# [Goal of the exercise]
One line in the listing below contains "èche importante.". Repeat that line and each line after it exactly, ending with the last one.

# [Entries supplied]
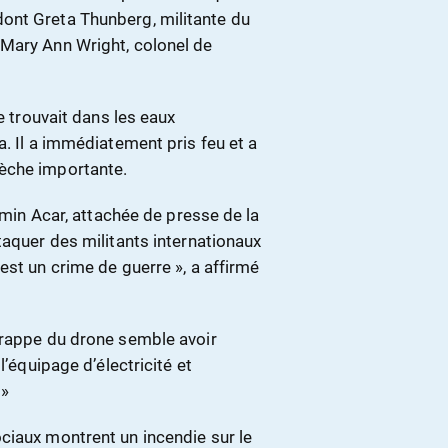
ont Greta Thunberg, militante du
 Mary Ann Wright, colonel de
e trouvait dans les eaux
a. Il a immédiatement pris feu et a
èche importante.
semin Acar, attachée de presse de la
taquer des militants internationaux
est un crime de guerre », a affirmé
frappe du drone semble avoir
l’équipage d’électricité et
 »
ciaux montrent un incendie sur le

# [Answer box]
èche importante.
semin Acar, attachée de presse de la
taquer des militants internationaux
est un crime de guerre », a affirmé
frappe du drone semble avoir
l’équipage d’électricité et
 »
ciaux montrent un incendie sur le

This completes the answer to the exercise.